# Corpus driven analysis of Ch. Dickens' novel 'Hard Times'

I think this novel is interesting to analyze because of its structure. There are books, named with Bible terms ('Sowing', 'Reaping' and 'Garnering'), and some chapters which headings are also connected to religion. However, nothing is said about it in the book. There are at least 5 different sujet lines under the one cover. So I wanted to do some quantitative research.

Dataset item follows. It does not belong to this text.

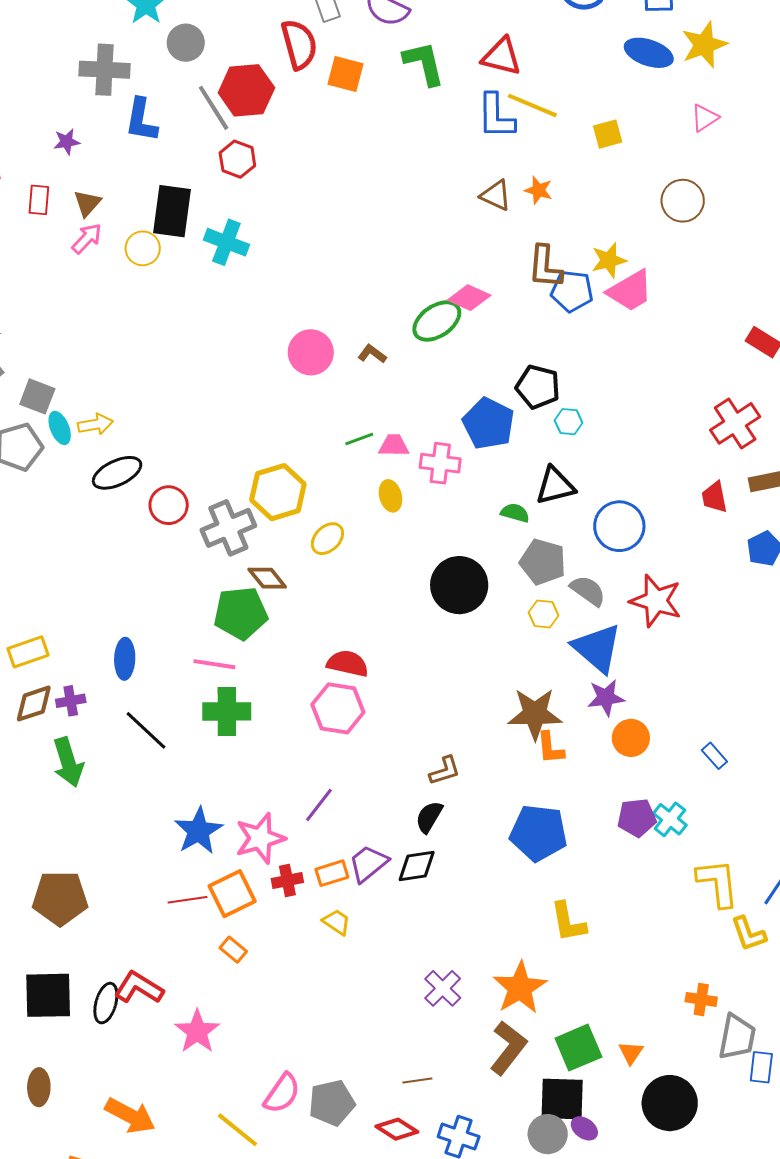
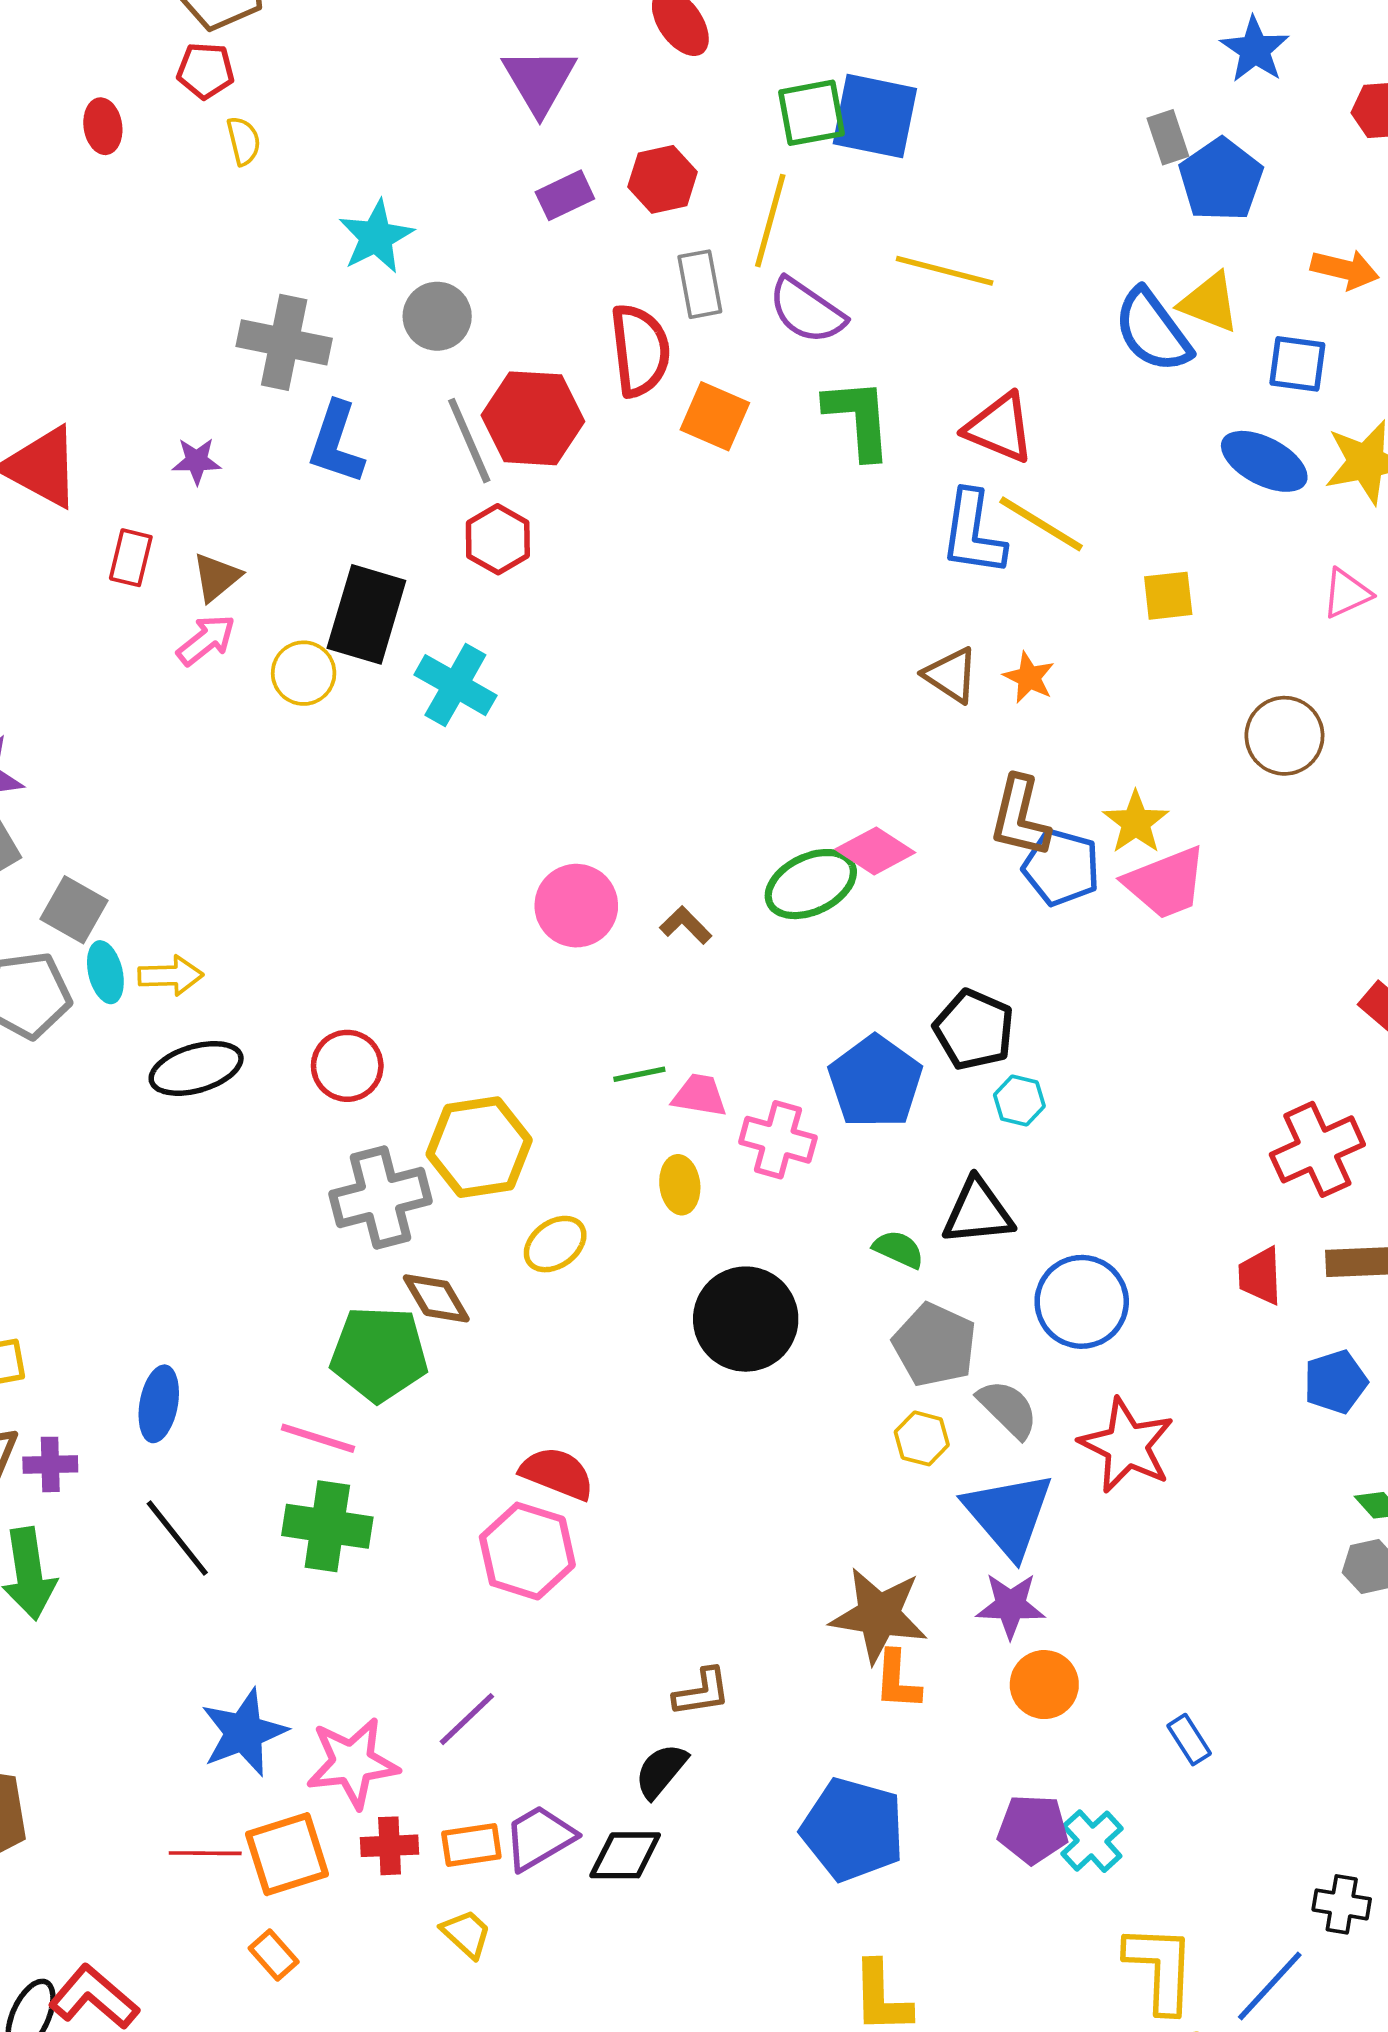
yellow star: (609, 260) -> (1136, 822), turned -30
red circle: (169, 505) -> (347, 1066), moved
black circle: (459, 585) -> (746, 1319), moved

## Opening and preprocessing

I opened texts from my device and preprocessed them with spaCy.

In [None]:
import os
import re
import spacy
nlp = spacy.load('en_core_web_lg')

In [2]:
with open('C:\\Users\\yanak\\OneDrive\\Документы\\Dickens_Hard-Times.txt', encoding='utf-8') as txt:
        text = txt.read()
        text = re.sub('\n+', ' ', text)

I noticed some highlited words, ticked with _word_. I decided to count them.

In [3]:
bold = len(re.findall('_[a-zA-Z]*_', text))
print(bold)

130


In [4]:
text = re.sub('_', '', text) # cleaning from '_'
text = re.sub('CHAPTER [A-Z]*', '', text) # cleaning from CHAPTERs - I want to split by books
#text

My decision was to split the novel not in chapters, but in books, because I guess they better demonstrate the differences throughout the whole text.

In [5]:
splitted_text = re.split('BOOK THE [A-Z]*', text) # splitting into 3 books
del splitted_text[0]

In [6]:
import pandas as pd # I wrote everything in df

In [7]:
hardtimes_df = pd.DataFrame({
    'Text': splitted_text
}
)
hardtimes_df

Unnamed: 0,Text
0,"SOWING THE ONE THING NEEDFUL ‘NOW, what I wa..."
1,REAPING EFFECTS IN THE BANK A SUNNY midsumme...
2,GARNERING ANOTHER THING NEEDFUL LOUISA awoke...


In [8]:
def process_text(text):
    return nlp(text.lower())

In [9]:
hardtimes_df['doc'] = hardtimes_df['Text'].apply(process_text)

In [107]:
def docs_nosw(doc): # doc w/o stopwords. I'll need to freq. word lists and similarity
    return nlp(' '.join([str(token) for token in doc if not token.is_stop]))

In [108]:
hardtimes_df['doc_wosw'] = hardtimes_df['doc'].apply(docs_nosw)

In [94]:
# let's get lemmas without stopw. I need them to examine lexical richness of the books and some metrics in stylo
def get_lemmas_wosw(doc):
    return [(token.lemma_) for token in doc if not token.is_punct]
hardtimes_df['Lemmas_not_stop'] = hardtimes_df['doc_wosw'].apply(get_lemmas_wosw)

In [10]:
# the whole list of lemmas I need to examine lexical richness of the books and some metrics in stylo
def get_lemmas(doc):
    return [(token.lemma_) for token in doc if not token.is_punct]
hardtimes_df['Lemmas'] = hardtimes_df['doc'].apply(get_lemmas)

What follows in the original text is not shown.